(Items listed in a dataset)
┄┄┄┄┄┄

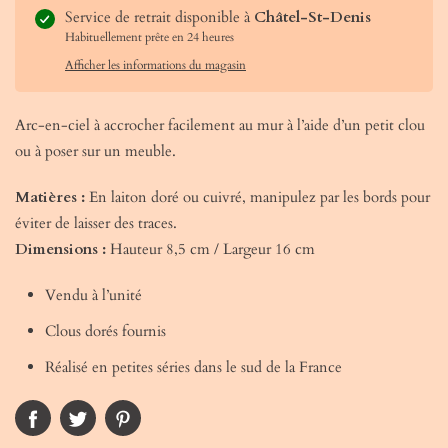
Service de retrait disponible à
Châtel-St-Denis
Habituellement prête en 24 heures
Afficher les informations du magasin
Arc-en-ciel à accrocher facilement au mur à l’aide d’un petit clou
ou à poser sur un meuble.
Matières :
En laiton doré ou cuivré, manipulez par les bords pour
éviter de laisser des traces.
Dimensions :
Hauteur 8,5 cm / Largeur 16 cm
Vendu à l’unité
Clous dorés fournis
Réalisé en petites séries dans le sud de la France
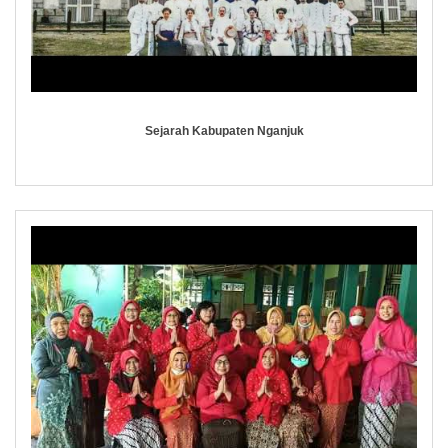
Sejarah Kabupaten Nganjuk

┄┄┄┄┄┄

EXERCISE:
With the pictures set aside, please write out all of the records above exactly.

YOUR SOLUTION:
Service de retrait disponible à
Châtel-St-Denis
Habituellement prête en 24 heures
Afficher les informations du magasin
Arc-en-ciel à accrocher facilement au mur à l’aide d’un petit clou
ou à poser sur un meuble.
Matières :
En laiton doré ou cuivré, manipulez par les bords pour
éviter de laisser des traces.
Dimensions :
Hauteur 8,5 cm / Largeur 16 cm
Vendu à l’unité
Clous dorés fournis
Réalisé en petites séries dans le sud de la France
Sejarah Kabupaten Nganjuk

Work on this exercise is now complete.